In [1]:
import ast
import random
import time

import numpy as np
import pandas as pd
import torch
import torch.nn as nn
import torch.nn.functional as F
from torch.utils.data import Dataset, DataLoader, Subset, random_split
from sklearn.model_selection import KFold

In [15]:
import pandas as pd

# Load parts with durations
part1 = pd.read_csv("data_processed/data_part1.csv")
part2 = pd.read_csv("data_processed/data_part2.csv")
reconstructed_dataset = pd.read_csv("data_processed/reconstructed_ordered_events.csv")
# Merge them vertically
duration_df = pd.concat([part1, part2], ignore_index=True)


In [16]:
print("Sequences:", len(reconstructed_dataset))
print("Durations:", len(duration_df))

# Optional: check a few row lengths
for i in range(5):
    print(f"Seq {i} = {len((reconstructed_dataset['sequence'][i]))}, Dur = {len(eval(duration_df['durations'][i]))}")


Sequences: 2775
Durations: 2775
Seq 0 = 17989, Dur = 2429
Seq 1 = 17256, Dur = 1813
Seq 2 = 11722, Dur = 1248
Seq 3 = 13755, Dur = 1379
Seq 4 = 11598, Dur = 1357


In [18]:
combined_df = reconstructed_dataset.copy()
combined_df['durations'] = duration_df['durations']


In [19]:
combined_df.to_csv("data_processed/reconstructed_with_durations.csv", index=False)


In [24]:
class Vocabulary:
    def __init__(self, reconstructed_df):
        """
        Build vocabulary of unique (note/chord, duration) string tokens.
        """
        self.token_set = set()

        for i in range(len(reconstructed_df)):
            sequence = reconstructed_df['sequence'][i]
            durations = reconstructed_df['durations'][i]

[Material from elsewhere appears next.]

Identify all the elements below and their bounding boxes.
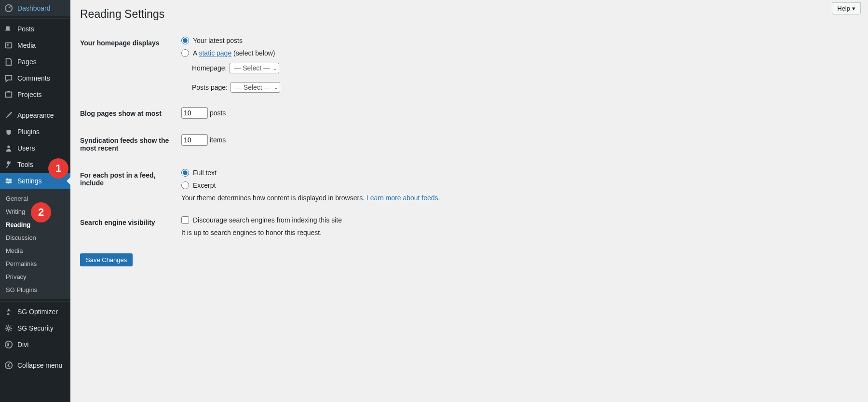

            if isinstance(sequence, str):
                sequence = eval(sequence)
            if isinstance(durations, str):
                durations = eval(durations)

            assert len(sequence) == len(durations)

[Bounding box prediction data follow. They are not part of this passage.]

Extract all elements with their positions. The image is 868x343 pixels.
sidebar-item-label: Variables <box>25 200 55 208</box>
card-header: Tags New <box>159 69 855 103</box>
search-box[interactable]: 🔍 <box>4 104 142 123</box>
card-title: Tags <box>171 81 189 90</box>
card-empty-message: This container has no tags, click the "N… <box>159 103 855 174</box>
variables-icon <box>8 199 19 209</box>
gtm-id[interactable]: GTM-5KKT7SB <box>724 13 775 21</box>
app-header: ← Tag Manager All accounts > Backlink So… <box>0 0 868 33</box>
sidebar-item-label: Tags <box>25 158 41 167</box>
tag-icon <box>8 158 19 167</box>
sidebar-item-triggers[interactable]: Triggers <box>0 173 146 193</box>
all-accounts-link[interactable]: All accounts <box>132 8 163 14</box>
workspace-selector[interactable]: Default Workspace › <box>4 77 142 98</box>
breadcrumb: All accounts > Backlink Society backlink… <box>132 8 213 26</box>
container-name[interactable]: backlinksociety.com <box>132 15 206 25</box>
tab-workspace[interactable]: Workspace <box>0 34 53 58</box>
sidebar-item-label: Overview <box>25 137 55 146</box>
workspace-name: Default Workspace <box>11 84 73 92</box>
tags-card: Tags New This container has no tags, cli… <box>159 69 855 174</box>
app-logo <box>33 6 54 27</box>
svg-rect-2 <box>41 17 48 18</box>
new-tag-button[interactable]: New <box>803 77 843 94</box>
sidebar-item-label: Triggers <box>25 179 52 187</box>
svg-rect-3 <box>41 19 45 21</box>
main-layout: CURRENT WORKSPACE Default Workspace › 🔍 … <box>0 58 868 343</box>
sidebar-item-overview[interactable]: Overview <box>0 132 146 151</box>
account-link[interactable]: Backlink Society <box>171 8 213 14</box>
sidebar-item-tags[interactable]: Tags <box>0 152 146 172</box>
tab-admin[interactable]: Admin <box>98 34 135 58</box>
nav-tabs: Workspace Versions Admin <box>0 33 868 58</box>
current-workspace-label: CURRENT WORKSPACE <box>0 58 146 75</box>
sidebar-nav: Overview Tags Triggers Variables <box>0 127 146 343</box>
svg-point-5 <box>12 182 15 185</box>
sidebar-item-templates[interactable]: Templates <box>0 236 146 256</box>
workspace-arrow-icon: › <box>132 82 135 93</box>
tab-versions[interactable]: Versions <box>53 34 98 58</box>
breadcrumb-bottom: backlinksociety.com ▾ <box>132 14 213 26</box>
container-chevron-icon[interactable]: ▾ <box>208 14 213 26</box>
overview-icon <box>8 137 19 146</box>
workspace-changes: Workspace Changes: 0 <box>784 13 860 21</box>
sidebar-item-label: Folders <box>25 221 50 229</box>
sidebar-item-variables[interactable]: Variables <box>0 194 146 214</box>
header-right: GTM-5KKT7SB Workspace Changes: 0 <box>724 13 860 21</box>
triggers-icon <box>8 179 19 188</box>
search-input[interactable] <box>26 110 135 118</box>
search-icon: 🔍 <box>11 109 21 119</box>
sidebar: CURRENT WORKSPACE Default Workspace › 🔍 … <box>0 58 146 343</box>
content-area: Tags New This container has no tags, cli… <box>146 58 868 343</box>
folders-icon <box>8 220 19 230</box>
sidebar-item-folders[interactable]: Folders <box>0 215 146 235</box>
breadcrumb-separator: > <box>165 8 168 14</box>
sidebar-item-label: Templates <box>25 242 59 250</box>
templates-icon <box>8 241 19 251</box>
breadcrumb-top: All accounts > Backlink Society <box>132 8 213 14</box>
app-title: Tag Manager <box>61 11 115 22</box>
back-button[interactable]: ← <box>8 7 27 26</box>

            for event, duration in zip(sequence, durations):
                if isinstance(event, list):
                    note_part = "-".join(map(str, sorted(event)))
                else:
                    note_part = str(event)
                token = f"{note_part}_{duration}"
                self.token_set.add(token)

        self.tokens = sorted(self.token_set)
        self.token_to_idx = {token: idx for idx, token in enumerate(self.tokens)}
        self.idx_to_token = {idx: token for idx, token in enumerate(self.tokens)}
        self.vocab_size = len(self.tokens)

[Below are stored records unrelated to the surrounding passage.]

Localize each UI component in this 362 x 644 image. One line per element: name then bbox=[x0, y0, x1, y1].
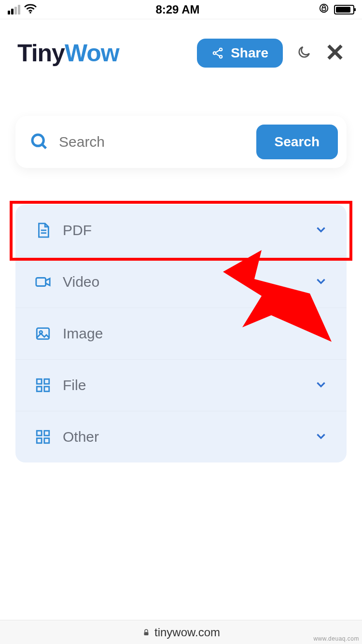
search-input[interactable] bbox=[59, 134, 247, 150]
status-right bbox=[319, 3, 354, 16]
chevron-down-icon bbox=[315, 430, 327, 444]
battery-icon bbox=[334, 5, 354, 14]
grid-icon bbox=[35, 377, 51, 393]
category-row-image[interactable]: Image bbox=[15, 308, 347, 360]
wifi-icon bbox=[24, 3, 37, 16]
browser-address-bar[interactable]: tinywow.com bbox=[0, 620, 362, 644]
chevron-down-icon bbox=[315, 326, 327, 341]
lock-icon bbox=[142, 628, 151, 637]
logo[interactable]: TinyWow bbox=[17, 39, 119, 67]
svg-rect-27 bbox=[144, 632, 148, 635]
svg-line-7 bbox=[216, 54, 220, 56]
svg-rect-24 bbox=[44, 431, 49, 435]
video-icon bbox=[35, 274, 51, 290]
browser-domain: tinywow.com bbox=[154, 626, 220, 639]
svg-line-11 bbox=[42, 144, 46, 148]
search-button[interactable]: Search bbox=[256, 125, 338, 159]
svg-rect-25 bbox=[37, 438, 42, 443]
status-bar: 8:29 AM bbox=[0, 0, 362, 19]
status-left bbox=[8, 3, 37, 16]
category-label: Video bbox=[63, 274, 99, 290]
category-row-file[interactable]: File bbox=[15, 360, 347, 411]
category-label: Image bbox=[63, 325, 103, 342]
svg-rect-21 bbox=[37, 387, 42, 392]
app-header: TinyWow Share bbox=[0, 19, 362, 77]
category-label: File bbox=[63, 377, 86, 393]
search-bar: Search bbox=[15, 116, 347, 168]
svg-rect-22 bbox=[44, 387, 49, 392]
logo-part2: Wow bbox=[65, 40, 119, 67]
share-button[interactable]: Share bbox=[197, 39, 283, 68]
dark-mode-button[interactable] bbox=[296, 44, 312, 62]
chevron-down-icon bbox=[315, 223, 327, 238]
svg-rect-26 bbox=[44, 438, 49, 443]
image-icon bbox=[35, 325, 51, 342]
svg-line-6 bbox=[216, 50, 220, 53]
svg-rect-20 bbox=[44, 379, 49, 384]
svg-marker-16 bbox=[46, 279, 50, 285]
search-icon bbox=[30, 132, 49, 152]
svg-point-0 bbox=[29, 12, 31, 13]
cellular-signal-icon bbox=[8, 5, 20, 14]
svg-rect-19 bbox=[37, 379, 42, 384]
file-icon bbox=[35, 222, 51, 238]
category-label: PDF bbox=[63, 222, 92, 238]
category-row-other[interactable]: Other bbox=[15, 411, 347, 462]
close-button[interactable] bbox=[325, 42, 345, 64]
chevron-down-icon bbox=[315, 378, 327, 392]
svg-rect-23 bbox=[37, 431, 42, 435]
grid-icon bbox=[35, 429, 51, 445]
svg-rect-2 bbox=[322, 8, 325, 10]
watermark: www.deuaq.com bbox=[313, 635, 359, 642]
svg-rect-17 bbox=[37, 328, 49, 339]
rotation-lock-icon bbox=[319, 3, 329, 16]
share-icon bbox=[211, 47, 224, 59]
status-time: 8:29 AM bbox=[155, 3, 199, 16]
chevron-down-icon bbox=[315, 275, 327, 289]
share-label: Share bbox=[231, 45, 268, 61]
header-actions: Share bbox=[197, 39, 345, 68]
svg-rect-15 bbox=[36, 278, 46, 286]
category-label: Other bbox=[63, 429, 99, 445]
svg-point-10 bbox=[32, 135, 43, 146]
category-row-pdf[interactable]: PDF bbox=[15, 205, 347, 256]
logo-part1: Tiny bbox=[17, 40, 65, 67]
category-row-video[interactable]: Video bbox=[15, 256, 347, 308]
category-list: PDF Video Image File Other bbox=[15, 205, 347, 462]
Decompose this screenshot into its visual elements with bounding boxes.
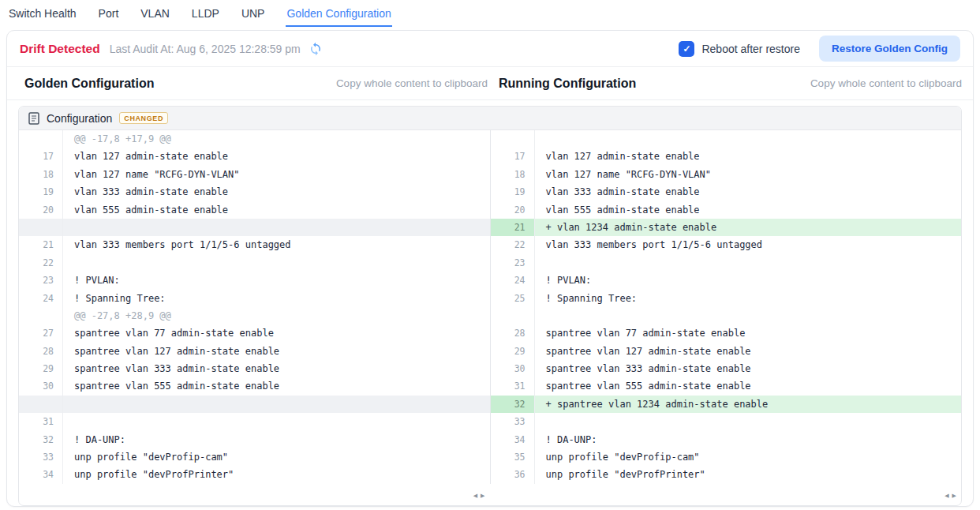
last-audit-text: Last Audit At: Aug 6, 2025 12:28:59 pm <box>110 43 301 55</box>
diff-line-left: vlan 333 admin-state enable <box>63 183 490 201</box>
diff-line-right: vlan 333 admin-state enable <box>535 183 962 201</box>
diff-line-left: ! Spanning Tree: <box>63 290 490 307</box>
diff-line-left: ! DA-UNP: <box>63 431 490 448</box>
pane-titles-row: Golden Configuration Copy whole content … <box>7 67 973 100</box>
scroll-left-icon[interactable]: ◀ <box>943 493 950 498</box>
line-number-left <box>19 307 63 324</box>
diff-line-left: ! PVLAN: <box>63 272 490 289</box>
line-number-right <box>490 307 535 324</box>
diff-line-right <box>535 413 962 430</box>
changed-badge: CHANGED <box>119 112 168 124</box>
line-number-right: 17 <box>490 148 535 165</box>
refresh-audit-button[interactable] <box>309 42 323 56</box>
line-number-left: 22 <box>19 254 63 272</box>
diff-line-left: unp profile "devProfip-cam" <box>63 448 490 466</box>
diff-line-right: ! Spanning Tree: <box>535 290 962 307</box>
tab-lldp[interactable]: LLDP <box>191 6 220 27</box>
running-pane-scrollbar: ◀▶ <box>491 486 962 501</box>
copy-running-content-button[interactable]: Copy whole content to clipboard <box>810 77 962 89</box>
diff-line-right: + spantree vlan 1234 admin-state enable <box>535 396 962 413</box>
scroll-right-icon[interactable]: ▶ <box>951 493 958 498</box>
diff-line-right: spantree vlan 333 admin-state enable <box>535 360 962 377</box>
tab-golden-configuration[interactable]: Golden Configuration <box>286 6 391 27</box>
copy-golden-content-button[interactable]: Copy whole content to clipboard <box>336 77 488 89</box>
line-number-right: 30 <box>490 360 535 377</box>
diff-line-right <box>535 254 962 272</box>
diff-line-right: unp profile "devProfPrinter" <box>535 466 962 483</box>
line-number-left: 19 <box>19 183 63 201</box>
checkmark-icon: ✓ <box>683 43 690 54</box>
configuration-section-header: Configuration CHANGED <box>19 107 961 130</box>
line-number-right: 21 <box>490 219 535 236</box>
line-number-left: 33 <box>19 448 63 466</box>
line-number-right: 36 <box>490 466 535 483</box>
drift-header: Drift Detected Last Audit At: Aug 6, 202… <box>7 31 973 67</box>
line-number-right: 31 <box>490 377 535 395</box>
line-number-left: 20 <box>19 201 63 219</box>
diff-line-left: spantree vlan 333 admin-state enable <box>63 360 490 377</box>
line-number-left: 21 <box>19 236 63 253</box>
configuration-diff-block: Configuration CHANGED @@ -17,8 +17,9 @@1… <box>18 106 962 506</box>
diff-line-right: spantree vlan 127 admin-state enable <box>535 343 962 360</box>
line-number-right: 22 <box>490 236 535 253</box>
line-number-right: 33 <box>490 413 535 430</box>
line-number-right: 18 <box>490 166 535 183</box>
line-number-left: 24 <box>19 290 63 307</box>
line-number-right: 28 <box>490 324 535 342</box>
diff-line-right: ! DA-UNP: <box>535 431 962 448</box>
line-number-left <box>19 396 63 413</box>
diff-line-right <box>535 307 962 324</box>
horizontal-scroll-strip: ◀▶ ◀▶ <box>19 484 961 505</box>
line-number-left <box>19 219 63 236</box>
line-number-left <box>19 130 63 148</box>
diff-line-left <box>63 413 490 430</box>
running-configuration-title: Running Configuration <box>499 77 636 91</box>
diff-line-left: spantree vlan 77 admin-state enable <box>63 324 490 342</box>
line-number-left: 34 <box>19 466 63 483</box>
line-number-right: 32 <box>490 396 535 413</box>
line-number-right: 24 <box>490 272 535 289</box>
reboot-after-restore-label: Reboot after restore <box>701 43 800 55</box>
line-number-left: 31 <box>19 413 63 430</box>
line-number-left: 17 <box>19 148 63 165</box>
diff-line-right: spantree vlan 555 admin-state enable <box>535 377 962 395</box>
line-number-left: 28 <box>19 343 63 360</box>
restore-golden-config-button[interactable]: Restore Golden Config <box>819 36 960 62</box>
document-icon <box>28 112 39 125</box>
scroll-right-icon[interactable]: ▶ <box>479 493 486 498</box>
diff-line-left: unp profile "devProfPrinter" <box>63 466 490 483</box>
running-title-half: Running Configuration Copy whole content… <box>494 77 962 91</box>
diff-line-right: vlan 333 members port 1/1/5-6 untagged <box>535 236 962 253</box>
hunk-header: @@ -17,8 +17,9 @@ <box>63 130 490 148</box>
diff-line-left: spantree vlan 555 admin-state enable <box>63 377 490 395</box>
hunk-header: @@ -27,8 +28,9 @@ <box>63 307 490 324</box>
diff-line-right: spantree vlan 77 admin-state enable <box>535 324 962 342</box>
golden-pane-scrollbar: ◀▶ <box>19 486 491 501</box>
diff-line-left: vlan 127 admin-state enable <box>63 148 490 165</box>
diff-line-right: vlan 555 admin-state enable <box>535 201 962 219</box>
tab-port[interactable]: Port <box>98 6 120 27</box>
diff-line-right: unp profile "devProfip-cam" <box>535 448 962 466</box>
diff-line-right: ! PVLAN: <box>535 272 962 289</box>
diff-line-left: vlan 333 members port 1/1/5-6 untagged <box>63 236 490 253</box>
diff-line-right: vlan 127 admin-state enable <box>535 148 962 165</box>
tab-unp[interactable]: UNP <box>241 6 266 27</box>
scroll-left-icon[interactable]: ◀ <box>472 493 479 498</box>
diff-line-left: vlan 555 admin-state enable <box>63 201 490 219</box>
configuration-section-title: Configuration <box>47 112 112 125</box>
line-number-left: 18 <box>19 166 63 183</box>
line-number-right: 20 <box>490 201 535 219</box>
line-number-left: 32 <box>19 431 63 448</box>
sync-icon <box>309 42 323 56</box>
top-tab-bar: Switch Health Port VLAN LLDP UNP Golden … <box>0 0 980 27</box>
line-number-right: 35 <box>490 448 535 466</box>
tab-switch-health[interactable]: Switch Health <box>8 6 77 27</box>
tab-vlan[interactable]: VLAN <box>140 6 170 27</box>
diff-line-right: + vlan 1234 admin-state enable <box>535 219 962 236</box>
drift-actions: ✓ Reboot after restore Restore Golden Co… <box>679 36 960 62</box>
reboot-after-restore-checkbox[interactable]: ✓ <box>679 41 694 57</box>
diff-line-right <box>535 130 962 148</box>
line-number-right: 19 <box>490 183 535 201</box>
line-number-right: 23 <box>490 254 535 272</box>
line-number-left: 23 <box>19 272 63 289</box>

    def encode_event(self, token):
        """Convert token string to index"""
        return self.token_to_idx[token]

    def decode_event(self, idx):
        """Convert index back to token string"""
        return self.idx_to_token[idx]

    def __len__(self):
        return self.vocab_size


In [20]:
import numpy as np
import torch
from torch.utils.data import Dataset

class MusicEventDataset(Dataset):
    def __init__(self, reconstructed_df, vocab, seq_length=50):
        """
        Constructs (input_seq, target_token) pairs from note+duration tokens.

        Args:
            reconstructed_df: DataFrame with 'sequence' and 'durations' columns
            vocab: Vocabulary object with encode_event(token: str) -> int
            seq_length: Length of input sequence
        """
        self.samples = []
        self.seq_length = seq_length
        self.vocab = vocab

        for i in range(len(reconstructed_df)):
            sequence = reconstructed_df['sequence'][i]
            durations = reconstructed_df['durations'][i]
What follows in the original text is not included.